Underrepresentation of older adults in clinical trials on COVID-19 vaccines: A systematic review

Nicola Veronese a,, Mirko Petrovic b, Athanase Benetos c, Michael Denkinger d, Adalsteinn Gudmundsson e, Wilma Knol f, Christine Marking g, George Soulis h, Stefania Maggi i, Antonio Cherubini j; , on behalf of the special interest group in Systematic Reviews and Meta-analyses and the task force on Pharmaceutical strategy of the European Geriatric Medicine Society (EuGMS)
PMCID: PMC8413602  PMID: 34487916

Abstract

During the COVID-19 pandemic older subjects have been disproportionately affected by the disease. Vaccination is a fundamental intervention to prevent the negative consequences of COVID-19, but it is not known if the needs and vulnerabilities of older people are adequately addressed by their inclusion in randomized clinical trials (RCTs) evaluating the efficacy of vaccines for COVID-19. Given this background, we aimed to evaluate if current and ongoing phase II-III RCTs evaluating the efficacy of COVID-19 vaccines included a representative sample of older people. A systematic literature search in PubMed and Clinicaltrials.gov was performed until May 01st, 2021. Among 474 abstracts initially retrieved, 20 RCTs (ten already published, ten ongoing) were included. In the ten studies already published, the mean age of participants was 45.2 ± 11.9 years and only 9.83% of the participants were more than 65 years, 1.66% more than 75 years and less than 1% (0.55%) more than 85 years. In the ten ongoing RCTs, many of the studies aimed at including participants older than 18 years, with one study including participants between 18 and 84 years, and two between 21 and 100 years. In conclusion, our systematic review demonstrates that in published and ongoing phase II-III randomized clinical trials evaluating the efficacy of COVID-19 vaccines only a tiny fraction of the most vulnerable group of older people was included, although they clearly were the first population that had to be vaccinated.

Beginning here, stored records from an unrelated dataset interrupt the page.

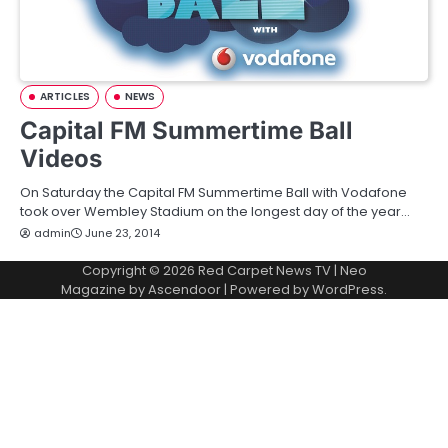
ARTICLES
NEWS
Capital FM Summertime Ball
Videos
On Saturday the Capital FM Summertime Ball with Vodafone
took over Wembley Stadium on the longest day of the year…
admin
June 23, 2014
Copyright © 2026
Red Carpet News TV
| Neo
Magazine by
Ascendoor
| Powered by
WordPress
.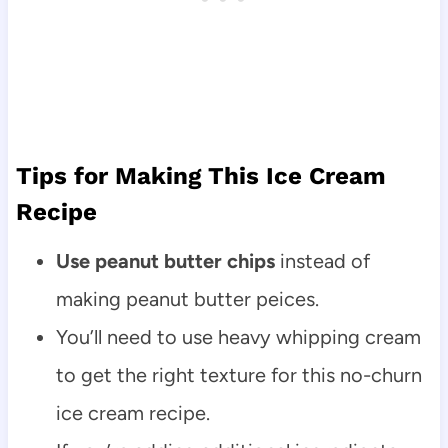
Tips for Making This Ice Cream
Recipe
Use peanut butter chips
instead of
making peanut butter peices.
You’ll need to use heavy whipping cream
to get the right texture for this no-churn
ice cream recipe.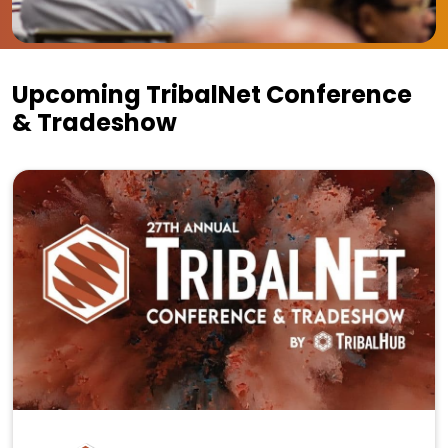
Upcoming TribalNet Conference
& Tradeshow
27th Annual TribalNet Conference & Tradeshow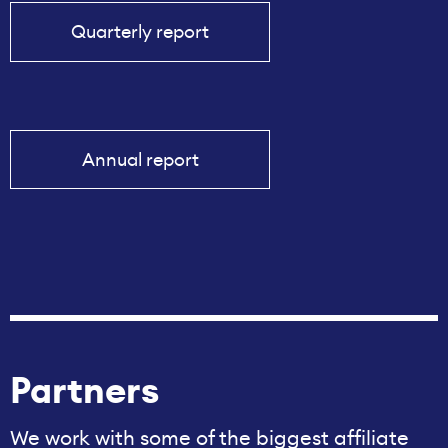
Quarterly report
Annual report
Partners
We work with some of the biggest affiliate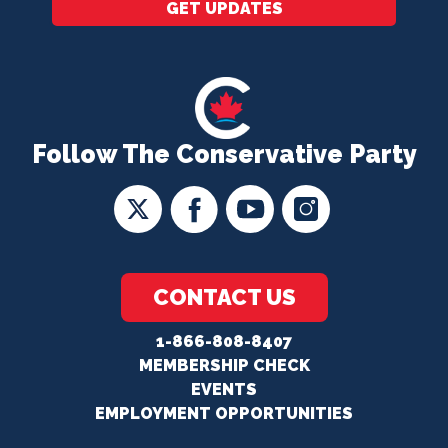
GET UPDATES
Follow The Conservative Party
CONTACT US
1-866-808-8407
MEMBERSHIP CHECK
EVENTS
EMPLOYMENT OPPORTUNITIES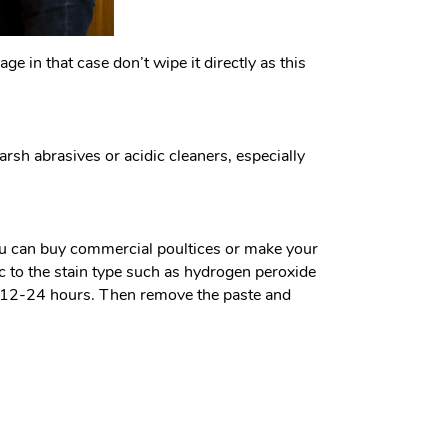
ge in that case don’t wipe it directly as this
rsh abrasives or acidic cleaners, especially
 You can buy commercial poultices or make your
c to the stain type such as hydrogen peroxide
for 12-24 hours. Then remove the paste and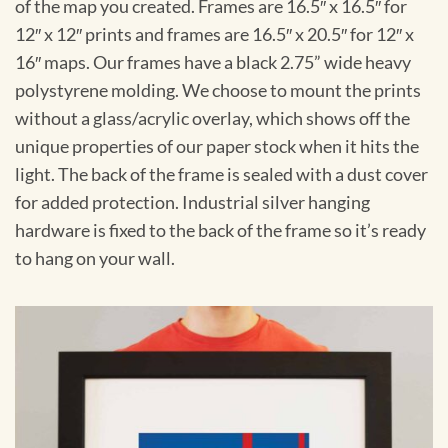
of the map you created. Frames are 16.5″ x 16.5″ for
12″ x 12″ prints and frames are 16.5″ x 20.5″ for 12″ x
16″ maps. Our frames have a black 2.75” wide heavy
polystyrene molding. We choose to mount the prints
without a glass/acrylic overlay, which shows off the
unique properties of our paper stock when it hits the
light. The back of the frame is sealed with a dust cover
for added protection. Industrial silver hanging
hardware is fixed to the back of the frame so it’s ready
to hang on your wall.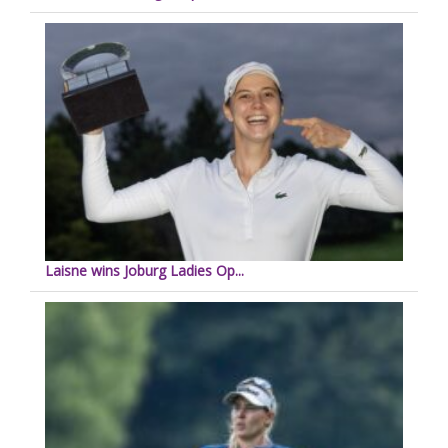
Laisne wins Joburg Ladies Op...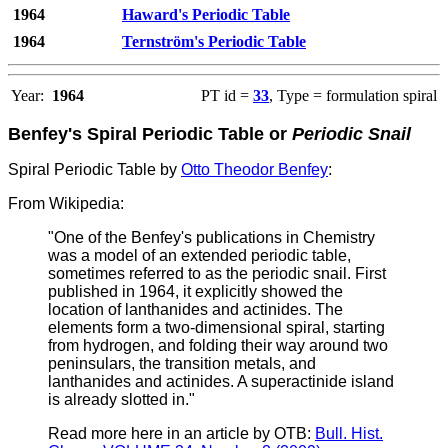
1964
Haward's Periodic Table
1964
Ternström's Periodic Table
Year:
1964
PT id =
33
, Type = formulation spiral
Benfey's Spiral Periodic Table or
Periodic Snail
Spiral Periodic Table by
Otto Theodor Benfey
:
From Wikipedia:
"One of the Benfey's publications in Chemistry
was a model of an extended periodic table,
sometimes referred to as the periodic snail. First
published in 1964, it explicitly showed the
location of lanthanides and actinides. The
elements form a two-dimensional spiral, starting
from hydrogen, and folding their way around two
peninsulars, the transition metals, and
lanthanides and actinides. A superactinide island
is already slotted in."
Read more here in an article by OTB:
Bull. Hist.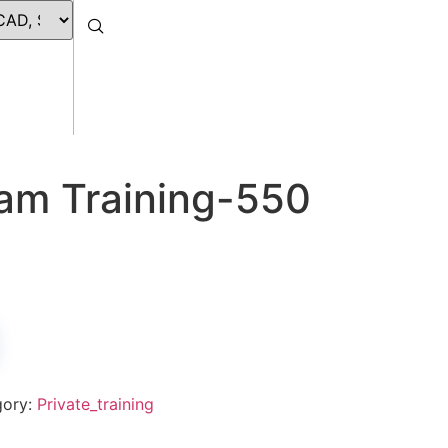
eam Training-550
gory:
Private_training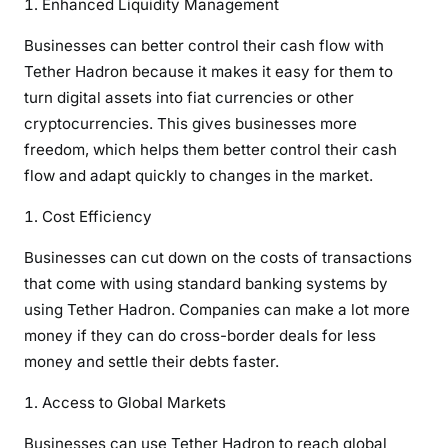
Enhanced Liquidity Management
Businesses can better control their cash flow with
Tether Hadron because it makes it easy for them to
turn digital assets into fiat currencies or other
cryptocurrencies. This gives businesses more
freedom, which helps them better control their cash
flow and adapt quickly to changes in the market.
Cost Efficiency
Businesses can cut down on the costs of transactions
that come with using standard banking systems by
using Tether Hadron. Companies can make a lot more
money if they can do cross-border deals for less
money and settle their debts faster.
Access to Global Markets
Businesses can use Tether Hadron to reach global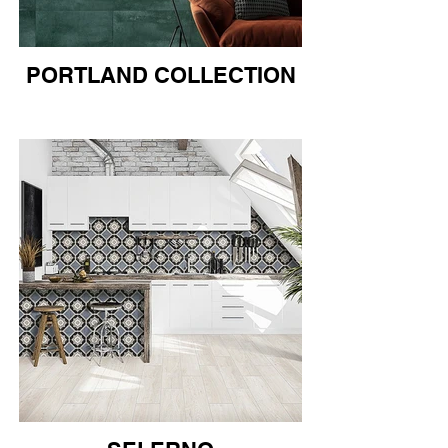
PORTLAND COLLECTION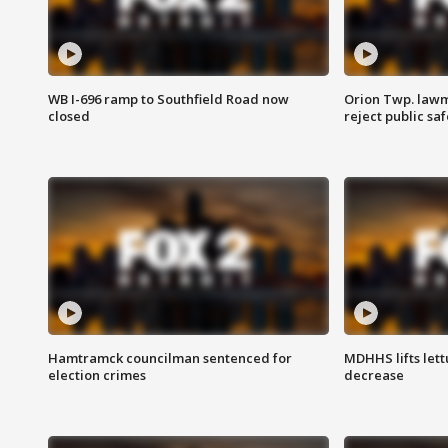
WB I-696 ramp to Southfield Road now
Orion Twp. lawm
closed
reject public sa
Hamtramck councilman sentenced for
MDHHS lifts lett
election crimes
decrease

Keywords: COVID-19, Vaccination, Older adults

1. Introduction

History will remember the year 2020 as the beginning of the most devastating pandemic after the Spanish flu, one century ago. Opposite to the influenza virus, the SARS-CoV-2 is a new virus for the human kind which contributed to its rapid spread and its ability to cause a pandemic which is still ongoing. The Coronavirus disease (COVID-19) most strongly affects older adults: they are more likely to experience severe disease, to be hospitalized and account for the vast majority of COVID-19 related deaths (Onder et al., 2020).

A rapid review performed to assess the magnitude of the association between risk factors and severity of COVID- 19 to inform the prioritization of vaccine administration in Canada concluded that older age seems the most important risk factor associated with higher probability of severe outcomes (Jentsch et al., 2021). Patients older than 60 years have an at least five times higher risk of hospitalization and mortality from COVID-19 in comparison with those younger than 45 years (Wingert et al., 2021).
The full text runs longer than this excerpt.